The Last Berserker
Page 7
This, surely, thought Bjarki, was a Rekkr. The odd fellow could not possibly have looked more like one of the fabled warriors if he’d tried.
‘See you’ve met Brokk,’ said Gunnar. ‘He’s halfway to being Galálar and so not terribly talkative for much of the time, but if you give him enough drink he can be quite amusing. Angantyr, the Lodge Father, will be out with the others in a bit, and I’ll introduce you to everyone. Sling me over that ale jug, Brokk, there’s a good fellow, I’ve got a burning thirst on me today.’
The food at the Fyr Skola was more than abundant. Bjarki had at first assumed that the wooden plate piled high with dripping, bloody beef that was placed in front of him was for the whole table to share. But it quickly became apparent, as other similar plates were slammed down on the board and were claimed by other members of the Bear Lodge, that it was a portion for him alone. There was bread and cheese, too, huge raw radishes and onions, boiled mashed turnips, and some sort of greens wilted with butter and served in a – Bjarki could think of no other suitable word – bucket.

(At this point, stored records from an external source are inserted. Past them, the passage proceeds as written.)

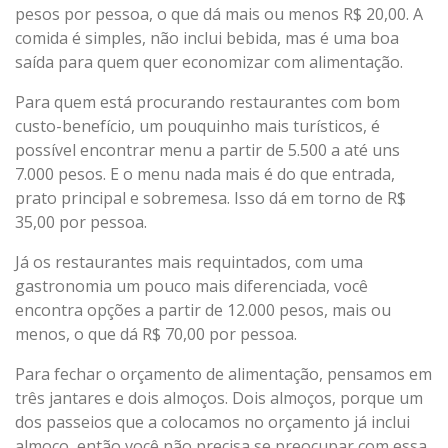
pesos por pessoa, o que dá mais ou menos R$ 20,00. A
comida é simples, não inclui bebida, mas é uma boa
saída para quem quer economizar com alimentação.
Para quem está procurando restaurantes com bom
custo-benefício, um pouquinho mais turísticos, é
possível encontrar menu a partir de 5.500 a até uns
7.000 pesos. E o menu nada mais é do que entrada,
prato principal e sobremesa. Isso dá em torno de R$
35,00 por pessoa.
Já os restaurantes mais requintados, com uma
gastronomia um pouco mais diferenciada, você
encontra opções a partir de 12.000 pesos, mais ou
menos, o que dá R$ 70,00 por pessoa.
Para fechar o orçamento de alimentação, pensamos em
três jantares e dois almoços. Dois almoços, porque um
dos passeios que a colocamos no orçamento já inclui
almoço, então você não precisa se preocupar com essa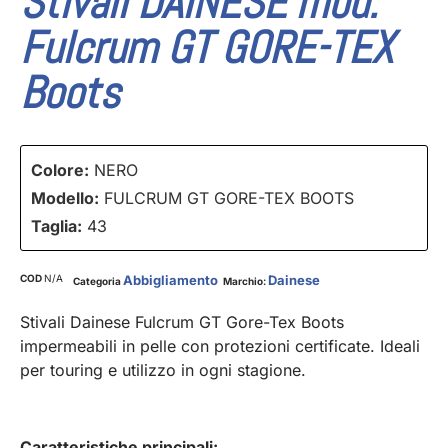
Stivali DAINESE mod.
Fulcrum GT GORE-TEX
Boots
Colore:
NERO
Modello:
FULCRUM GT GORE-TEX BOOTS
Taglia:
43
COD
N/A
Abbigliamento
Dainese
Categoria
Marchio:
Stivali Dainese Fulcrum GT Gore-Tex Boots
impermeabili in pelle con protezioni certificate. Ideali
per touring e utilizzo in ogni stagione.
Caratteristiche principali: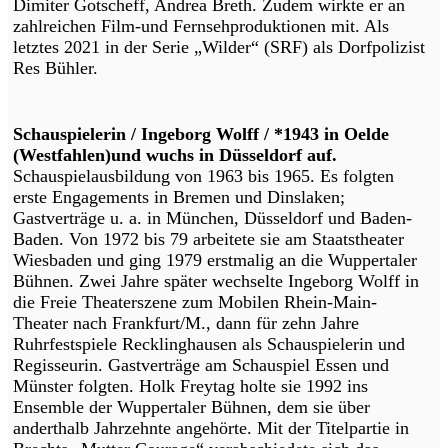
Dimiter Gotscheff, Andrea Breth. Zudem wirkte er an
zahlreichen Film-und Fernsehproduktionen mit. Als
letztes 2021 in der Serie „Wilder“ (SRF) als Dorfpolizist
Res Bühler.
Schauspielerin / Ingeborg Wolff / *1943 in Oelde
(Westfahlen)und wuchs in Düsseldorf auf.
Schauspielausbildung von 1963 bis 1965. Es folgten
erste Engagements in Bremen und Dinslaken;
Gastverträge u. a. in München, Düsseldorf und Baden-
Baden. Von 1972 bis 79 arbeitete sie am Staatstheater
Wiesbaden und ging 1979 erstmalig an die Wuppertaler
Bühnen. Zwei Jahre später wechselte Ingeborg Wolff in
die Freie Theaterszene zum Mobilen Rhein-Main-
Theater nach Frankfurt/M., dann für zehn Jahre
Ruhrfestspiele Recklinghausen als Schauspielerin und
Regisseurin. Gastverträge am Schauspiel Essen und
Münster folgten. Holk Freytag holte sie 1992 ins
Ensemble der Wuppertaler Bühnen, dem sie über
anderthalb Jahrzehnte angehörte. Mit der Titelpartie in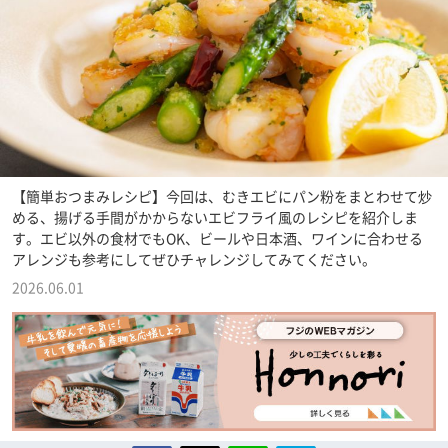
【簡単おつまみレシピ】今回は、むきエビにパン粉をまとわせて炒
める、揚げる手間がかからないエビフライ風のレシピを紹介しま
す。エビ以外の食材でもOK、ビールや日本酒、ワインに合わせる
アレンジも参考にしてぜひチャレンジしてみてください。
2026.06.01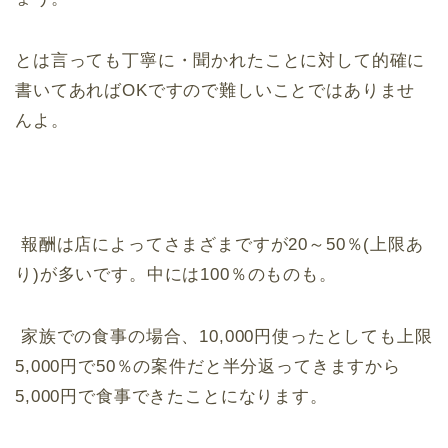
とは言っても丁寧に・聞かれたことに対して的確に
書いてあればOKですので難しいことではありませ
んよ。
報酬は店によってさまざまですが20～50％(上限あ
り)が多いです。中には100％のものも。
家族での食事の場合、10,000円使ったとしても上限
5,000円で50％の案件だと半分返ってきますから
5,000円で食事できたことになります。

He gorged. He ate till he could eat no more, and washed it all down with copious amounts of nutty, freshly brewed brown ale. The conversation around the table was loud and bawdy, old jokes were cracked, the language was shockingly filthy, and his new Lodge mates were teased, mercilessly teased, but it all seemed to be perfectly amicable and extremely congenial.
Brokk said nothing at all. He lowered his face over his platter of beef and ate like a starving wolf, smiling up at Bjarki in a weird mechanical way from time to time with his beef-blood smeared face, as if he had been told to do so by some chiding inner voice. After the privations of life on the road – the gritty mushrooms, the salty fish porridge – Bjarki felt he had died and gone straight to the Hall of the Slain. He swilled and gorged with the rest of them, forcing himself to eat beyond his stomach’s usual capacity, fully determined to do all honour to this unexpected and quite magnificent feast.
That was his second misunderstanding – this was no feast, no special celebration. This was the ordinary midday meal, taken a little after noon on every day of the week when they were in the groves. Bjarki could barely comprehend such extravagance. When he muttered something in this vein to Gunnar – who was sitting beside him – the young man mumbled, ‘Got to keep your strength up,’ through a gigantic mouthful of half-chewed beef.
When Bjarki tried to express his gratitude to Angantyr, the Father of the Lodge, a massive warrior with an entirely bald, shaven head, and a tattoo of a snarling bear on his smooth sun-bronzed chest, the man smiled over at him in a cool but friendly way and said: ‘Eat hearty, youngster, and drink up your ale – you’ll soon be earning that meat and drink, I promise you that.’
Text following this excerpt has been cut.